The other cases discussed by Dealerscope, Inc. are also inapposite. These cases involved application of the minimum contacts test to a cause of action arising in this forum. As the Third Circuit Court of Appeals and the Pennsylvania Superior Court have pointed out, that analysis is somewhat different than that employed in cases such as the instant one where the cause of action did not arise here. In cases such as this one the inquiry is solely whether the defendants' contacts are continuous and substantial enough to support jurisdiction. See, e.g., Paolino v. Channel Home Centers, 668 F.2d 721, 724 (3d Cir. 1981); Schwilm v. Holbrook, 661 F.2d 12, 15 (3d Cir. 1981); Union National Bank, supra, 426 A.2d at 627; Goff v. Armbrecht Motor Truck Sales, Inc., supra, 426 A.2d at 633.

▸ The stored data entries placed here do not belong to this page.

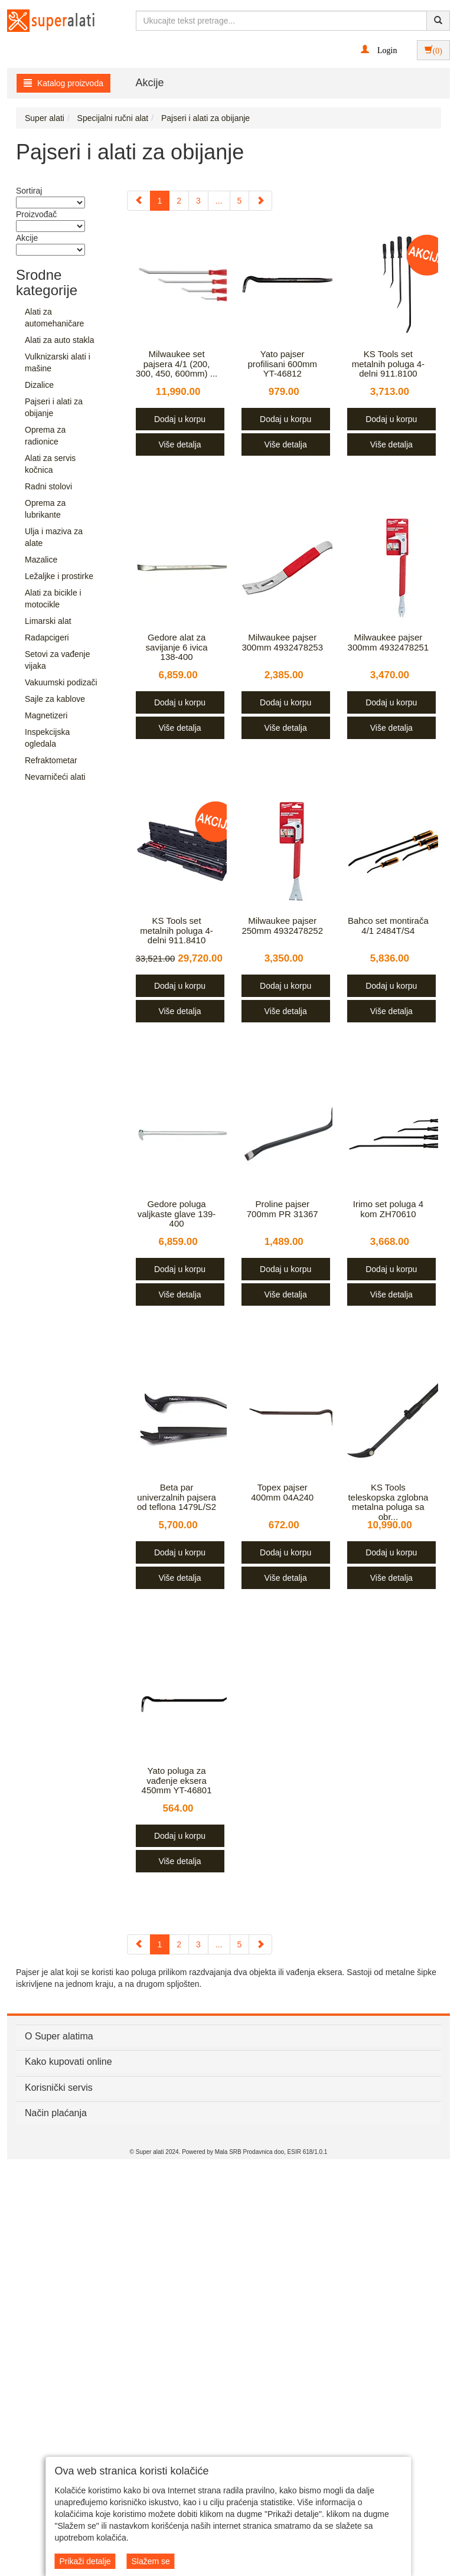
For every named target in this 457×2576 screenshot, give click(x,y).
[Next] (260, 201)
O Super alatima (59, 2036)
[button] (379, 49)
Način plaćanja (56, 2113)
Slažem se (150, 2561)
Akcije (150, 83)
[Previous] (139, 201)
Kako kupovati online (68, 2062)
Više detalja (179, 444)
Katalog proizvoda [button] (63, 83)
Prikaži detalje (84, 2561)
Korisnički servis (59, 2088)
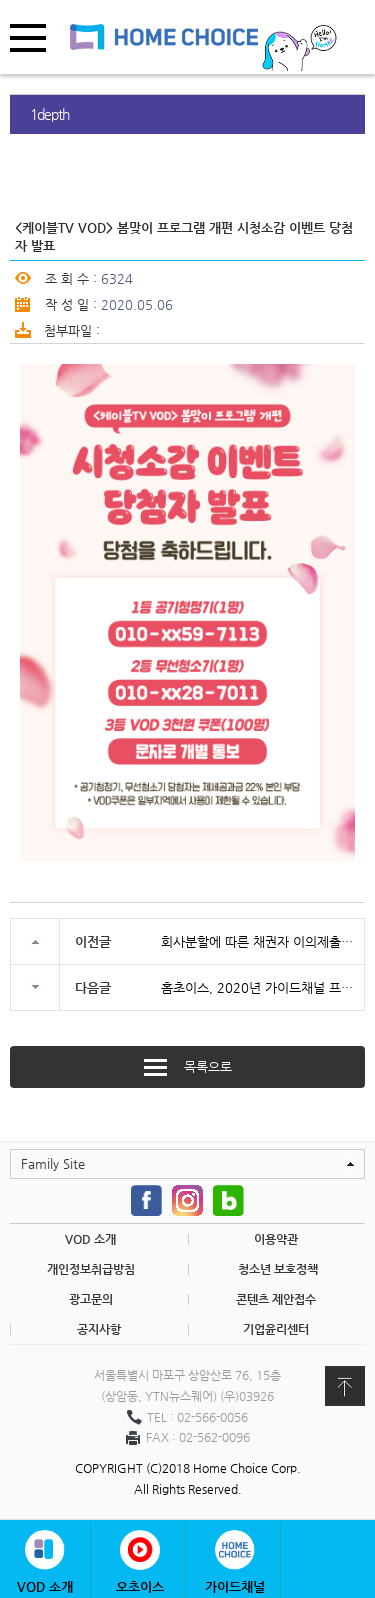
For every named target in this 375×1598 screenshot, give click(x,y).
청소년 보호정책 (278, 1269)
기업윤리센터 (276, 1329)
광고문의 (91, 1299)
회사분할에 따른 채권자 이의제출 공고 (257, 941)
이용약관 (276, 1239)
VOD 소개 (90, 1239)
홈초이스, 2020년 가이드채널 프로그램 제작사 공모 (257, 987)
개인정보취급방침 (91, 1269)
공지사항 (99, 1329)
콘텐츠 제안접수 (276, 1299)
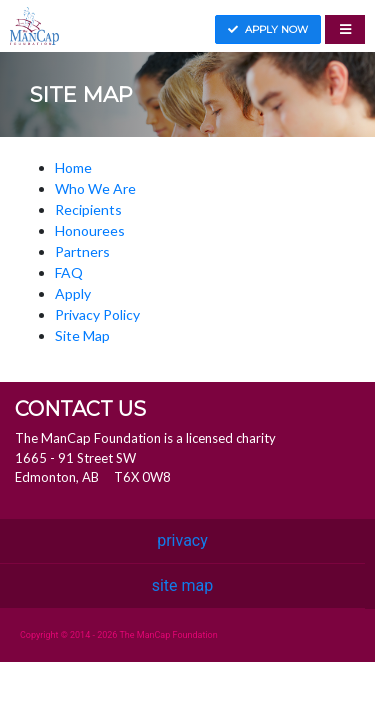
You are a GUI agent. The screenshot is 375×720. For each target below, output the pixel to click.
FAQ (69, 272)
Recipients (88, 209)
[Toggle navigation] (345, 29)
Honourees (90, 230)
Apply (73, 293)
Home (73, 167)
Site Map (82, 335)
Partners (82, 251)
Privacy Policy (97, 314)
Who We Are (95, 188)
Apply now (268, 29)
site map (183, 585)
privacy (182, 540)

[3] CES asserts venue pursuant to 28 U.S.C. § 1391(b) which provides:

A civil action wherein jurisdiction is not founded solely on diversity of citizenship may be brought only in the judicial district where all defendants reside, or in which the claim arose, except as otherwise provided by law.

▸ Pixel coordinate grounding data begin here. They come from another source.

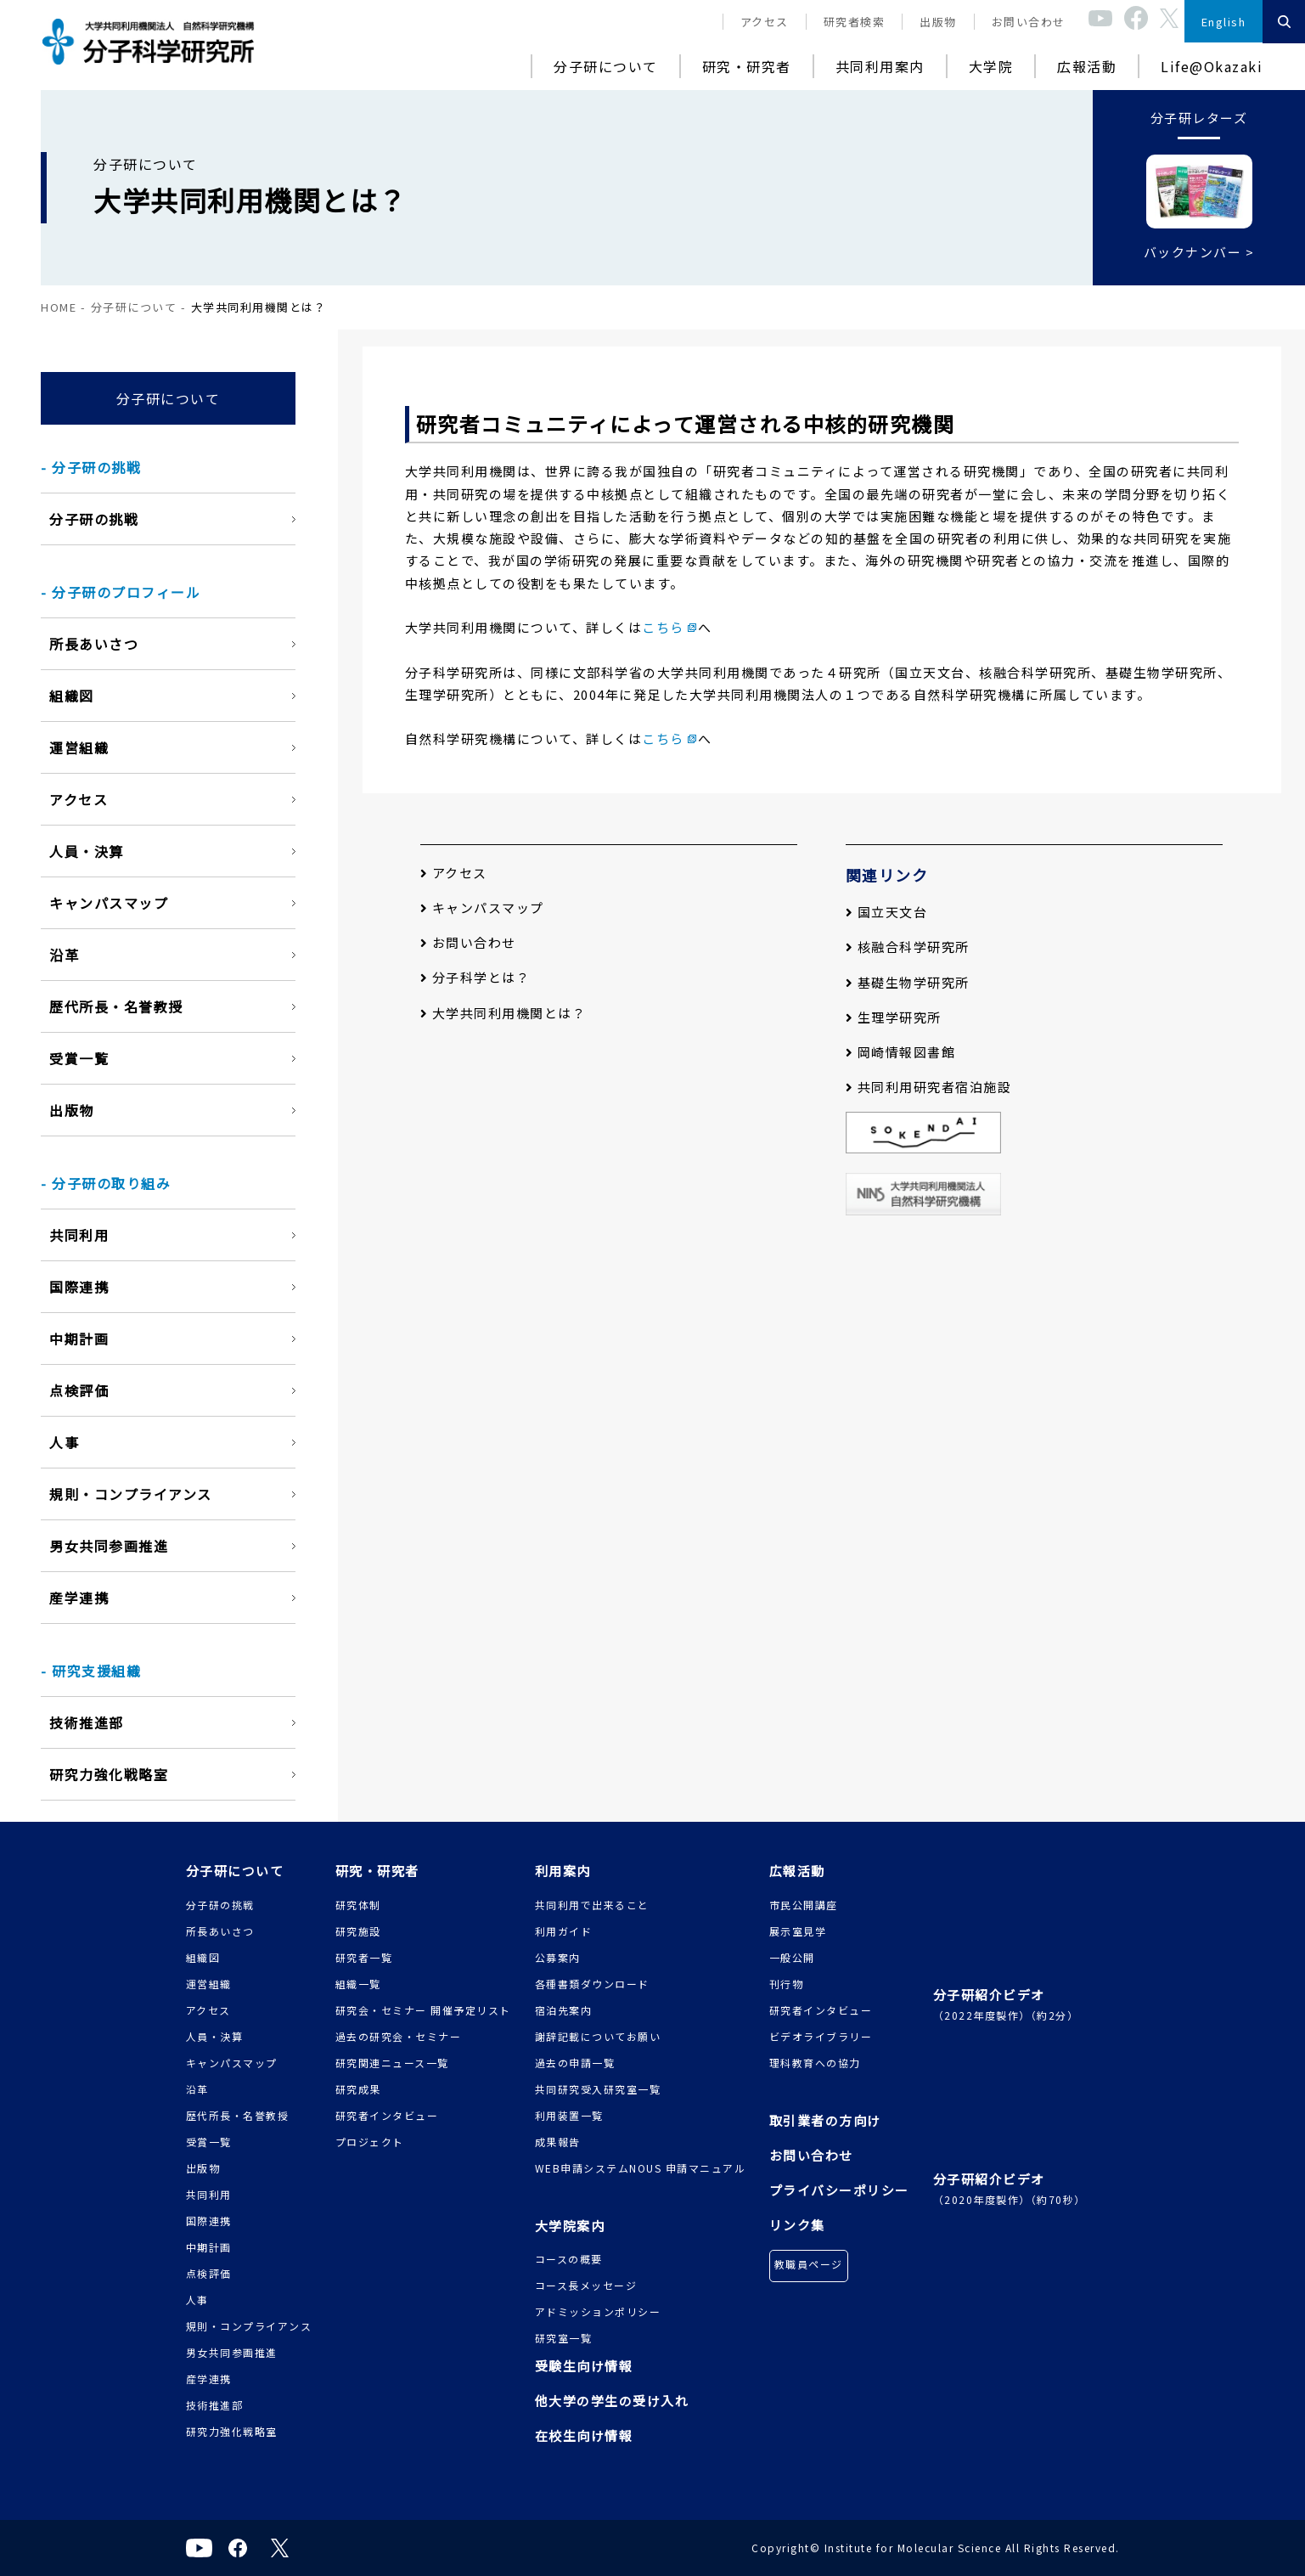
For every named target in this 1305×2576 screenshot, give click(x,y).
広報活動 (1087, 66)
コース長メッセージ (586, 2285)
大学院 (991, 66)
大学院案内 (570, 2226)
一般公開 (792, 1957)
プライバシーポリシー (839, 2190)
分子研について (606, 66)
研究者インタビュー (387, 2115)
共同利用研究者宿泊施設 (929, 1087)
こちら (663, 627)
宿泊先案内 (564, 2010)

CES does not argue that its cause of action arose in this district and it bases its argument in support of venue on its assertion that Dealerscope, Inc. resides in this district. 28 U.S.C. § 1391(c) provides that the residence of a corporation is "any judicial district in which it is incorporated or licensed to do business or is doing business."

[4] While I hold that there is jurisdiction over Dealerscope, Inc. and that venue is proper in this district, I note that the resolution of these issues is somewhat academic. The law is clear that I have the power to transfer this action even if there is no personal jurisdiction over Dealerscope, Inc. Schwilm v. Holbrook, 661 F.2d 12, 15 (3d Cir. 1981); United States v. Berkowitz, 328 F.2d 358, 361 (3d Cir.), cert. denied, 379 U.S. 821, 85 S. Ct. 42, 13 L. Ed. 2d 32 (1964). Similarly, the fact that venue is improper here does not preclude a transfer to a proper forum. 28 U.S.C. § 1406. Accordingly, even if Dealerscope, Inc. had persuaded me that I lacked the power to hear this action, I would still have exercised my discretion to transfer. No purpose would be served by requiring CES to start suit anew.

[5] Since Dealerscope, Inc. has its principal place of business in Massachusetts there is no doubt that it is subject to suit in that district. In an affidavit submitted by CES, there is some suggestion that New York would be a proper forum. I have not considered New York as a forum for this action for two reasons. First, CES has not formally requested that if this case is transferred, it be transferred to New York. Second, there is nothing in this record from which it could be determined that Dealerscope, Inc. would be subject to suit in New York.